### Data shown:

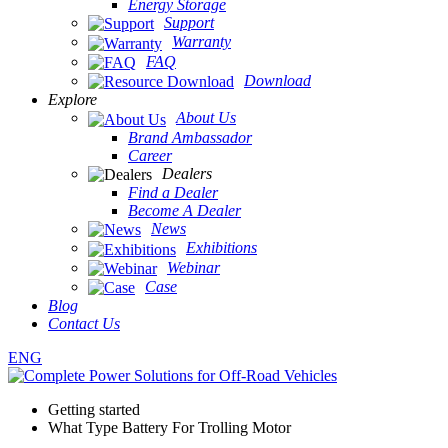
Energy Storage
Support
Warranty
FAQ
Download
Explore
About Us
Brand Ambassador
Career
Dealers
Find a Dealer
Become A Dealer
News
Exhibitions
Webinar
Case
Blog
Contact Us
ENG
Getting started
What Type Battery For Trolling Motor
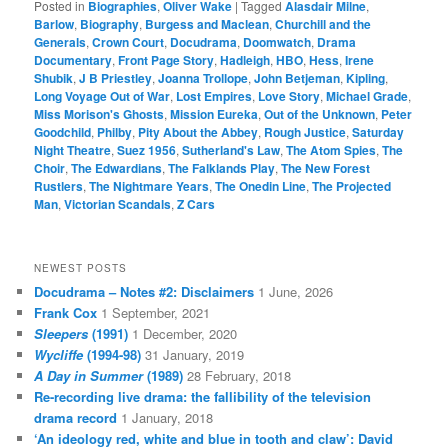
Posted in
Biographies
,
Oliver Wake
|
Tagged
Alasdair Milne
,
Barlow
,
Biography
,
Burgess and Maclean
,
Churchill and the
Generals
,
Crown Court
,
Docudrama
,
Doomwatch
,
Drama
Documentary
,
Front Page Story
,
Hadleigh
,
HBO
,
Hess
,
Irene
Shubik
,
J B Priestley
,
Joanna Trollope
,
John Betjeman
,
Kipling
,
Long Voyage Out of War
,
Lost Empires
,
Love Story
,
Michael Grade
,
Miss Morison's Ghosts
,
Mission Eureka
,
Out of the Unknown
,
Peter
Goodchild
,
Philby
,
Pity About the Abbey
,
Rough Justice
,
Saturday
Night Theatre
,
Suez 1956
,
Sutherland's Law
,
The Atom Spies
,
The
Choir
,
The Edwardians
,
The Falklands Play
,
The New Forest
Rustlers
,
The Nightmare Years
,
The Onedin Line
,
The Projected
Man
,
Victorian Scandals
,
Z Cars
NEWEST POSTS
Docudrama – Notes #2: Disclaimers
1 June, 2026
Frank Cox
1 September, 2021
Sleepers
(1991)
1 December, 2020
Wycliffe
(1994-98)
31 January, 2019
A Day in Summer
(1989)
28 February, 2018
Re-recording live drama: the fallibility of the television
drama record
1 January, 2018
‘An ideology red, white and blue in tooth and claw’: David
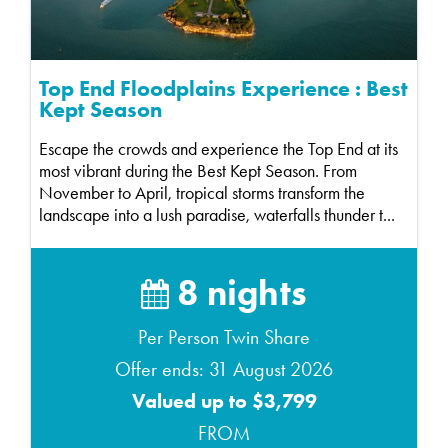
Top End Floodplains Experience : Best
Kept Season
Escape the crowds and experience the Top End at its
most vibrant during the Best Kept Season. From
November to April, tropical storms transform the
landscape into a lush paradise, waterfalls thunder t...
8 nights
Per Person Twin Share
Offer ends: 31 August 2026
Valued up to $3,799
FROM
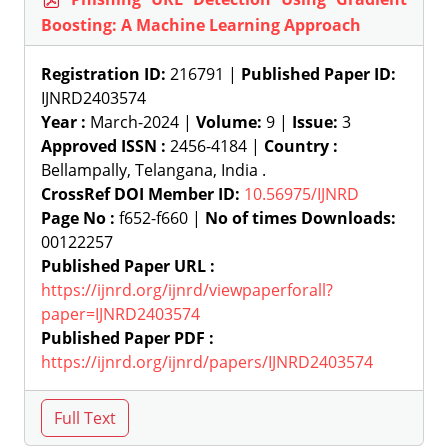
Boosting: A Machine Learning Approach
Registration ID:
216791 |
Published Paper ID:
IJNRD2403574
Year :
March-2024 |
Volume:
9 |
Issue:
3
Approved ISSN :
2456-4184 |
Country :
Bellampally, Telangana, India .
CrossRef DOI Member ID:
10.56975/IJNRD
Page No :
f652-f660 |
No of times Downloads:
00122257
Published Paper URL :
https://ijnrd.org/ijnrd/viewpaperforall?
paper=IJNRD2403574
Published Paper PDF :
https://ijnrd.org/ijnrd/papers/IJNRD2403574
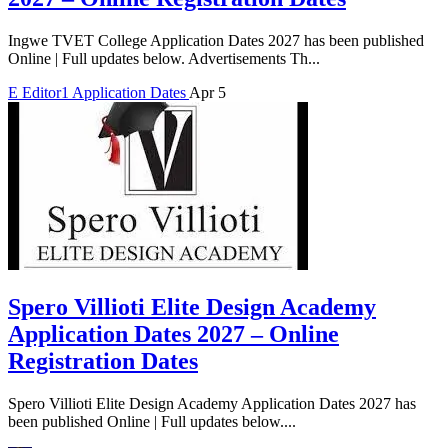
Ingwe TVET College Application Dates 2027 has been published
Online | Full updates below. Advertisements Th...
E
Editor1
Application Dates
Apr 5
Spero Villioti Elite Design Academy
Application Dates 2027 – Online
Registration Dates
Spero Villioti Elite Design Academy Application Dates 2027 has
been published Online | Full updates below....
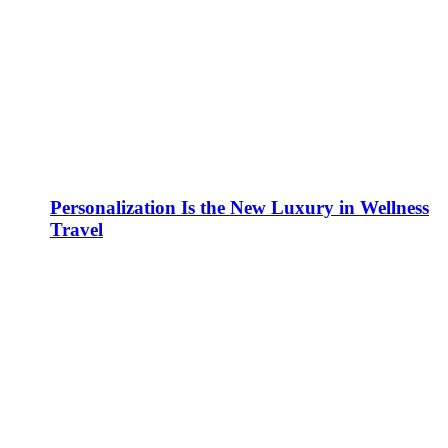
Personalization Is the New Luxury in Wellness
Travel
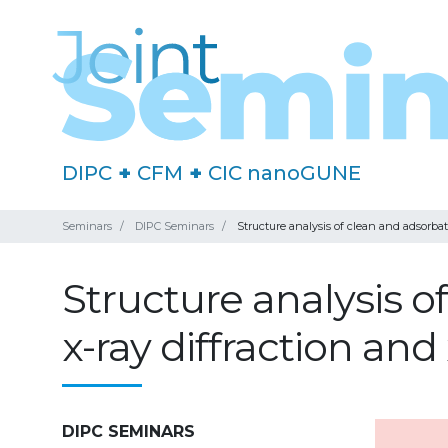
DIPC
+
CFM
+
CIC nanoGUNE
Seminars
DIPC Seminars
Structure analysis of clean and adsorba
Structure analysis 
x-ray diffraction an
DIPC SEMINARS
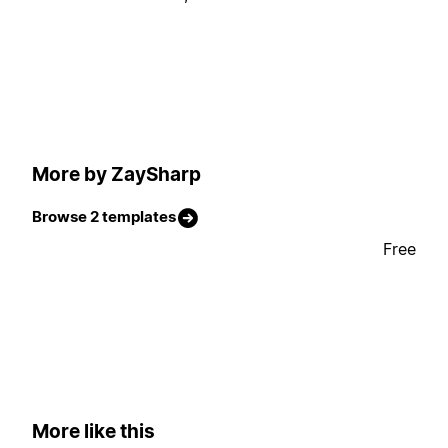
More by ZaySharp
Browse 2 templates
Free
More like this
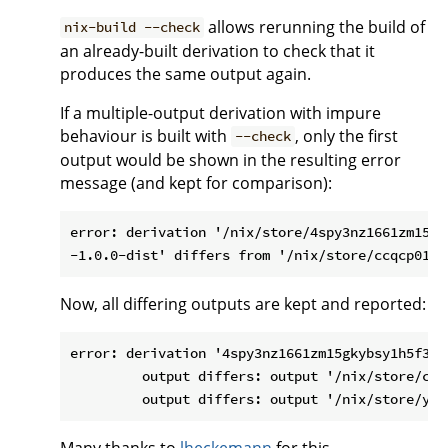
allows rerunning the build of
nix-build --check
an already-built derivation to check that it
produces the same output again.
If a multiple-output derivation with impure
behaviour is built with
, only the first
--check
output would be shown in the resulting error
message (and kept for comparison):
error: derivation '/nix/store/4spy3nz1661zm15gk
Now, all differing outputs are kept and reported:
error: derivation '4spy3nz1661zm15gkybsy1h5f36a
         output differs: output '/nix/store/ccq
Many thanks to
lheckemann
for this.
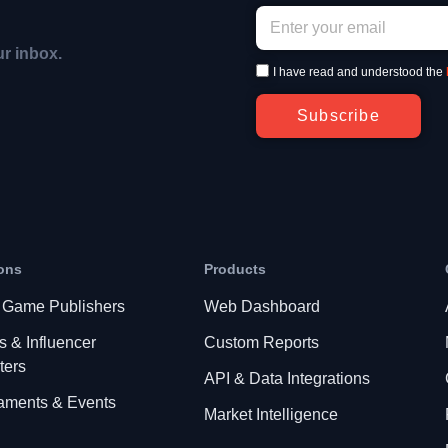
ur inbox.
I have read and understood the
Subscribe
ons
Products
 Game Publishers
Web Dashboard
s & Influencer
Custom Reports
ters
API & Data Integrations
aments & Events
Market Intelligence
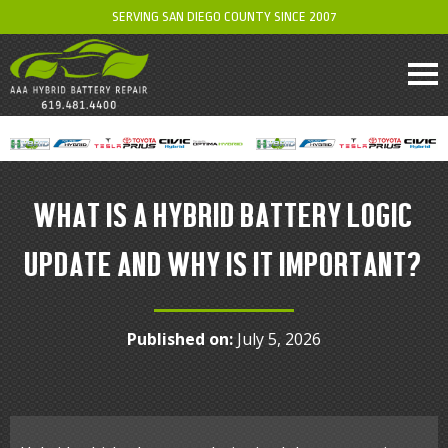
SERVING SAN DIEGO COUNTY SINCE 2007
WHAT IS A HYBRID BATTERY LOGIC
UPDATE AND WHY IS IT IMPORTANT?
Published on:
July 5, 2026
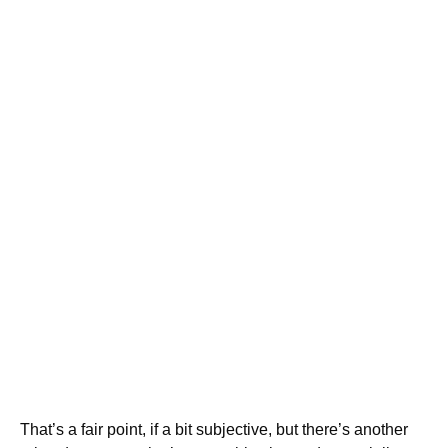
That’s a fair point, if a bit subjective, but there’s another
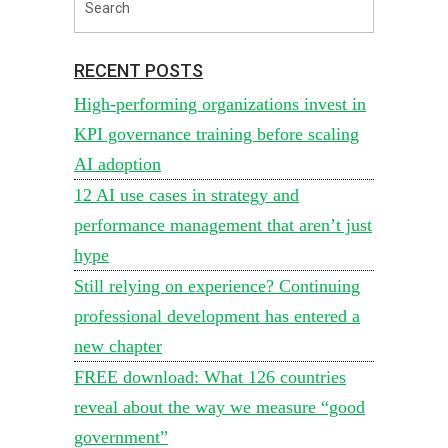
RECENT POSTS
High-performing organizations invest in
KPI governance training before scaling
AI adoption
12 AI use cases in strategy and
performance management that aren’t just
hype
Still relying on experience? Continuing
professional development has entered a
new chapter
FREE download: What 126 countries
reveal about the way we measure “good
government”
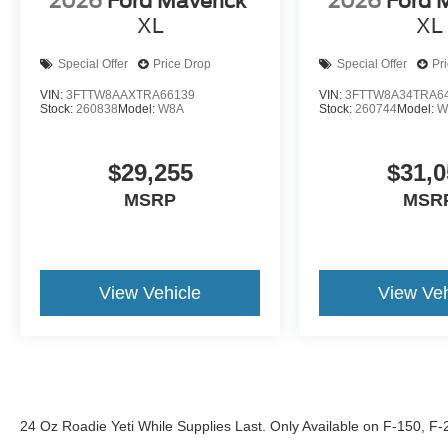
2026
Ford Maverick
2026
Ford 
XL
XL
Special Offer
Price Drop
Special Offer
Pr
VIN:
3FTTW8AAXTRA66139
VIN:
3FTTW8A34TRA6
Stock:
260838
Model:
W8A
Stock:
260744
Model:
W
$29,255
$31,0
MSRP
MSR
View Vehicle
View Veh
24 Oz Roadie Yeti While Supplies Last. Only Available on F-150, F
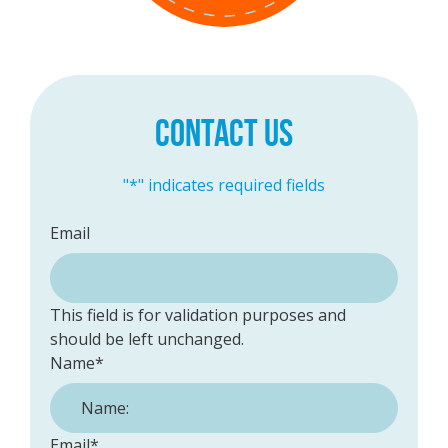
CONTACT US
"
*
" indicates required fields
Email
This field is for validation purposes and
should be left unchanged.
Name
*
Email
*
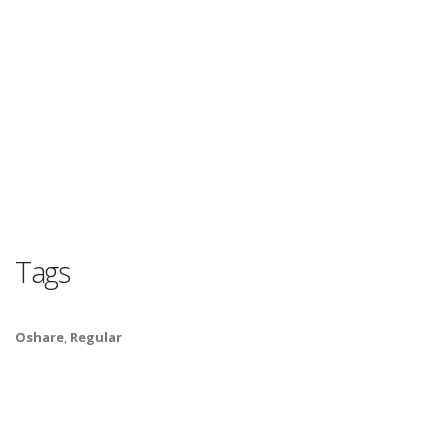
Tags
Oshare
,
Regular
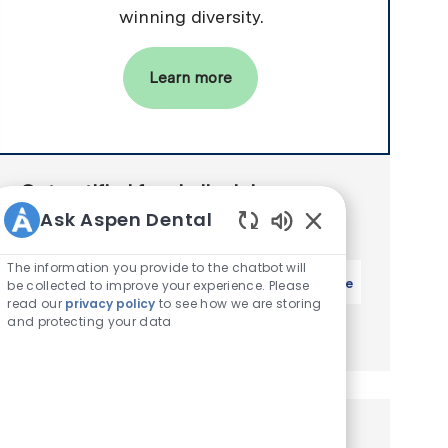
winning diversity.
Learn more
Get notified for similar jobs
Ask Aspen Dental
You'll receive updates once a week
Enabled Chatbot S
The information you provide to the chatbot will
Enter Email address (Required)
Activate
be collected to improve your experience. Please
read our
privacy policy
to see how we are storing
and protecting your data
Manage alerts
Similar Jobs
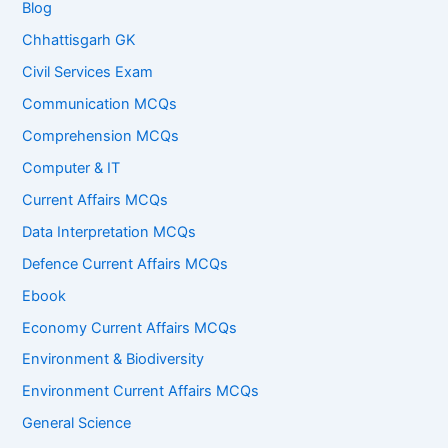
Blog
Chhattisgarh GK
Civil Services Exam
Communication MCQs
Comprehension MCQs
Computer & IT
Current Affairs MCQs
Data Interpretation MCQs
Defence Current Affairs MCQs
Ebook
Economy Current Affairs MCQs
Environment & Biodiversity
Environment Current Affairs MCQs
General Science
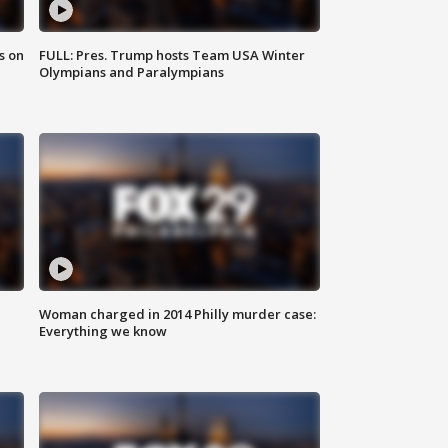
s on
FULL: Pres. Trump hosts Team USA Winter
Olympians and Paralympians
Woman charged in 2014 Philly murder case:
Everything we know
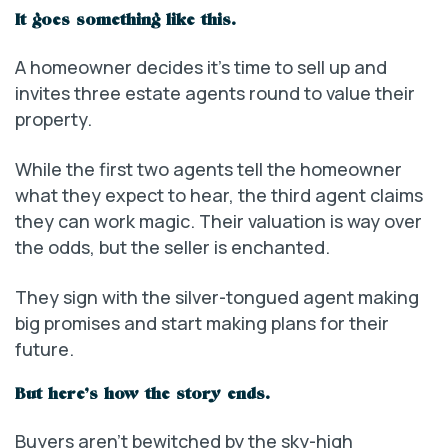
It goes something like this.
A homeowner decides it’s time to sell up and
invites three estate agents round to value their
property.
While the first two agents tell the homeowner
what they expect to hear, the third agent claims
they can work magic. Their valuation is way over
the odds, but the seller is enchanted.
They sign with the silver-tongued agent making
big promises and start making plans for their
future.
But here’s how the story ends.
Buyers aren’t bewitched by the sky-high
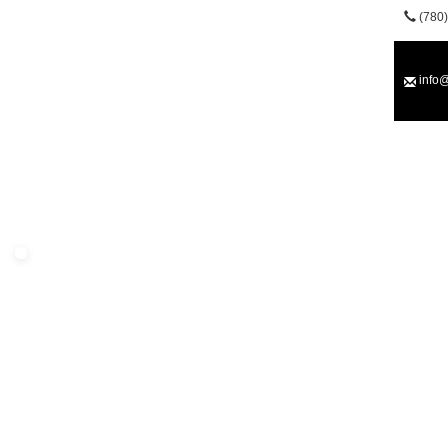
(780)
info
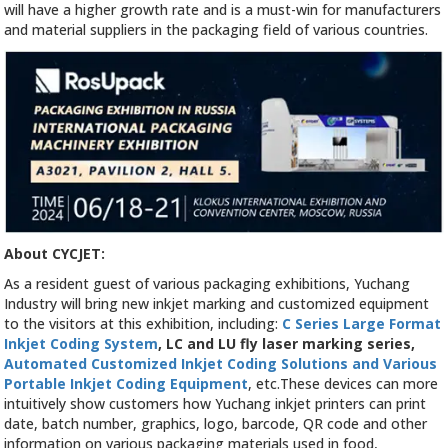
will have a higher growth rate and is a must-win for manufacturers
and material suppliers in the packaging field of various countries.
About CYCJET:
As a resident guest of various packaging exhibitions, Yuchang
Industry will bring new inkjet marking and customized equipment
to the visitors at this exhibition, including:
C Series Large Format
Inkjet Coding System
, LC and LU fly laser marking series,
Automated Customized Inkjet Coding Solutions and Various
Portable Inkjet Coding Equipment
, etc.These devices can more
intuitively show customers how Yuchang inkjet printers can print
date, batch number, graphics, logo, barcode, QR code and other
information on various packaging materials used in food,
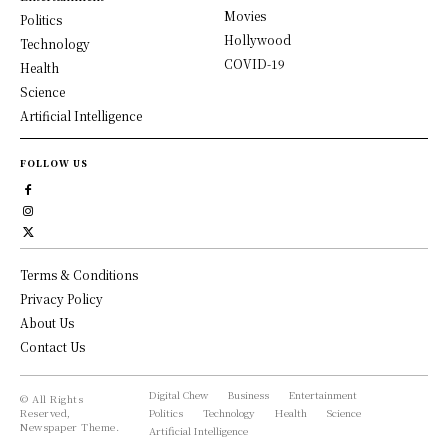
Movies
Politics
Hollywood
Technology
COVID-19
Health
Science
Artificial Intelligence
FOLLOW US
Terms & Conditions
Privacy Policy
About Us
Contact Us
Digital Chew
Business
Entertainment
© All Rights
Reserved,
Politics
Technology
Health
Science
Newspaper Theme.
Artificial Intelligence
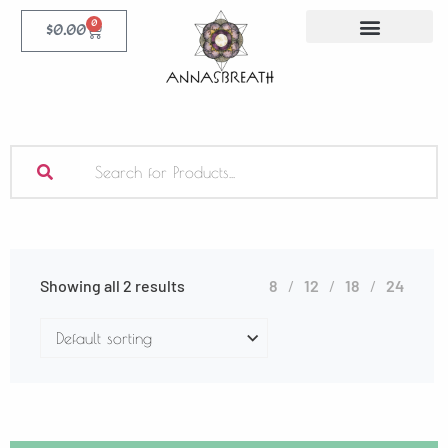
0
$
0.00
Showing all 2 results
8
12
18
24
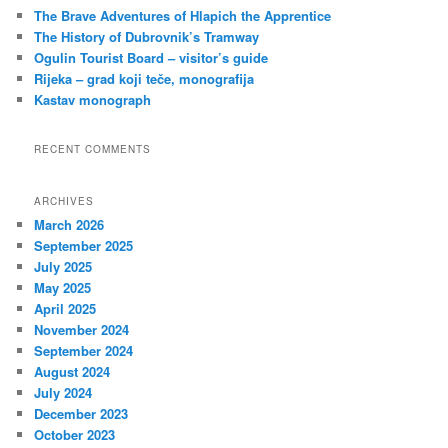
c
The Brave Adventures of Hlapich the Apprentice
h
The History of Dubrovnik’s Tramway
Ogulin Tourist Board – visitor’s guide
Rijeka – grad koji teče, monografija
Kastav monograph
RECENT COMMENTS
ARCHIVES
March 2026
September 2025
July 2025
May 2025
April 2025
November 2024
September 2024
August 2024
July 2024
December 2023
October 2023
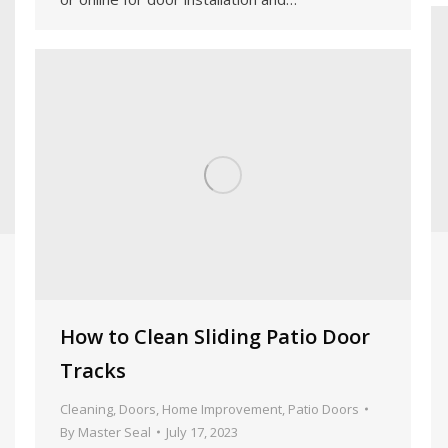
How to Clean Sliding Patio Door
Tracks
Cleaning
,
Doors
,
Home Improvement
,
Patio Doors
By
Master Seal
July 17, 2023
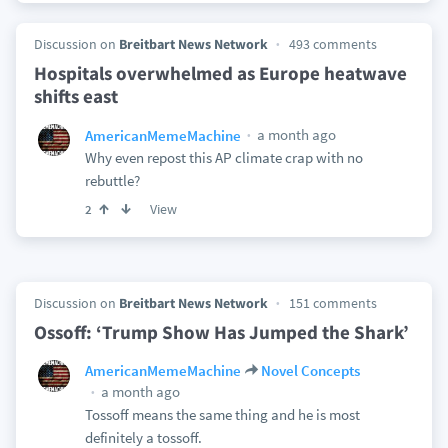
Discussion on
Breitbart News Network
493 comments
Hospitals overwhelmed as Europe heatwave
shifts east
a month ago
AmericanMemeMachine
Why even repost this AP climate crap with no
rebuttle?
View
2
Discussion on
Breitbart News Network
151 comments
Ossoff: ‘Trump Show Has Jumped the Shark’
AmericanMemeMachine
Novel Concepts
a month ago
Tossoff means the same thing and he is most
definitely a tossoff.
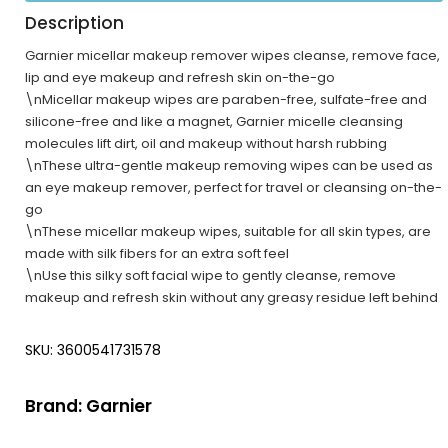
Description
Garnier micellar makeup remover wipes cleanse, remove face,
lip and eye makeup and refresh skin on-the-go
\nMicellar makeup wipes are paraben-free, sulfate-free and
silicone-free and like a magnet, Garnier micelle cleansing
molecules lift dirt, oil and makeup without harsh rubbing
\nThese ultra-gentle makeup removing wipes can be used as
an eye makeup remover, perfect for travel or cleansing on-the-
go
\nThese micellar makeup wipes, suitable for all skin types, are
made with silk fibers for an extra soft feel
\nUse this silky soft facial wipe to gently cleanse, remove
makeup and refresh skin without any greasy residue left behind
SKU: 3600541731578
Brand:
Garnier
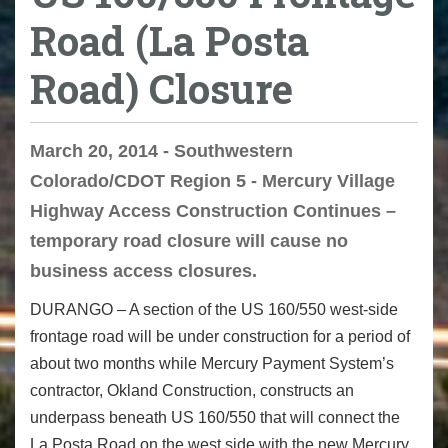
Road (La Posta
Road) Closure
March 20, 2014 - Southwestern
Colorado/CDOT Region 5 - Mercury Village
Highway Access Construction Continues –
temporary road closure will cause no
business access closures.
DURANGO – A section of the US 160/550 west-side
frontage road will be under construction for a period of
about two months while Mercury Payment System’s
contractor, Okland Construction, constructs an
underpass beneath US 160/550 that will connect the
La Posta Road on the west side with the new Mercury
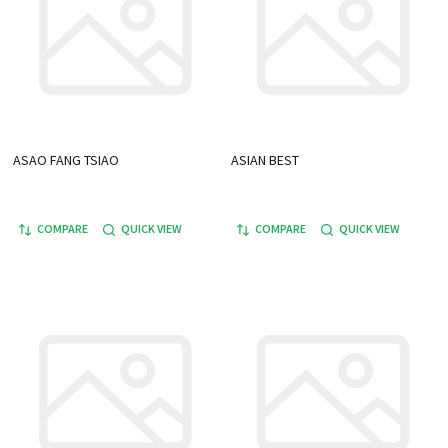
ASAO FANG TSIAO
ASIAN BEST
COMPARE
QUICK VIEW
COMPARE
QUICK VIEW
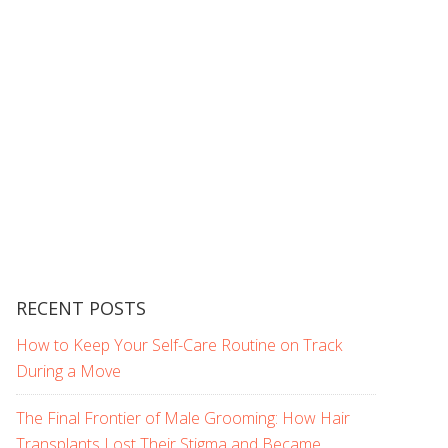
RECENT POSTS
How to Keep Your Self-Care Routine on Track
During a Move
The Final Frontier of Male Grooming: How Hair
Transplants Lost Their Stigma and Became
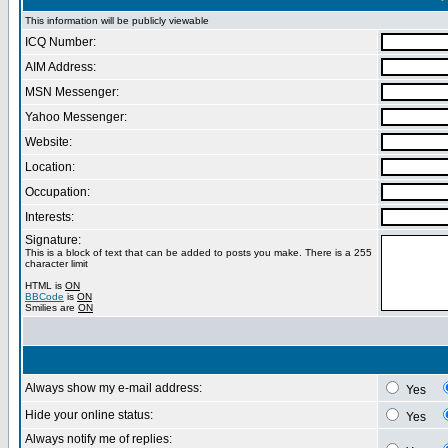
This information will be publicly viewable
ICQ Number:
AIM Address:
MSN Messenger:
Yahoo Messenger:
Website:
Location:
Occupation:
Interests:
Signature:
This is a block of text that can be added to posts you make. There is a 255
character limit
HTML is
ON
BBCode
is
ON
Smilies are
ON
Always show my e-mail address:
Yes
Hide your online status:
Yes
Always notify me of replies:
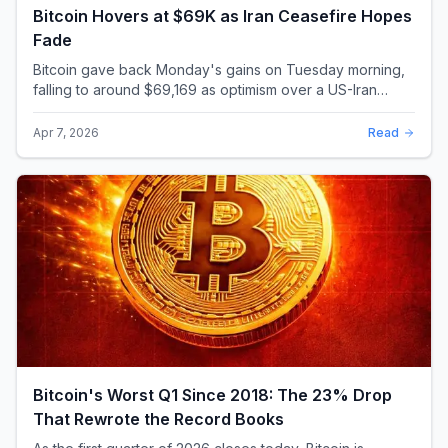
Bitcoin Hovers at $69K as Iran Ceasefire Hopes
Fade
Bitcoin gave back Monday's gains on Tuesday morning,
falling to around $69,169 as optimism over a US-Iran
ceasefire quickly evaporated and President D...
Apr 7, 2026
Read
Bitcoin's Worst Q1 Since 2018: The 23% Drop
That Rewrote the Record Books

### What is needed:
Please copy the lines above exactly, starting at the line that holds "Comprehension MCQs" and ending at the line that holds "FULL: Pres. Trump hosts Team USA Winter"; include both, but no pictures.

### Written answer:
Comprehension MCQs
Computer & IT
Current Affairs MCQs
Data Interpretation MCQs
Defence Current Affairs MCQs
Ebook
Economy Current Affairs MCQs
Environment & Biodiversity
Environment Current Affairs MCQs
General Science
s on
FULL: Pres. Trump hosts Team USA Winter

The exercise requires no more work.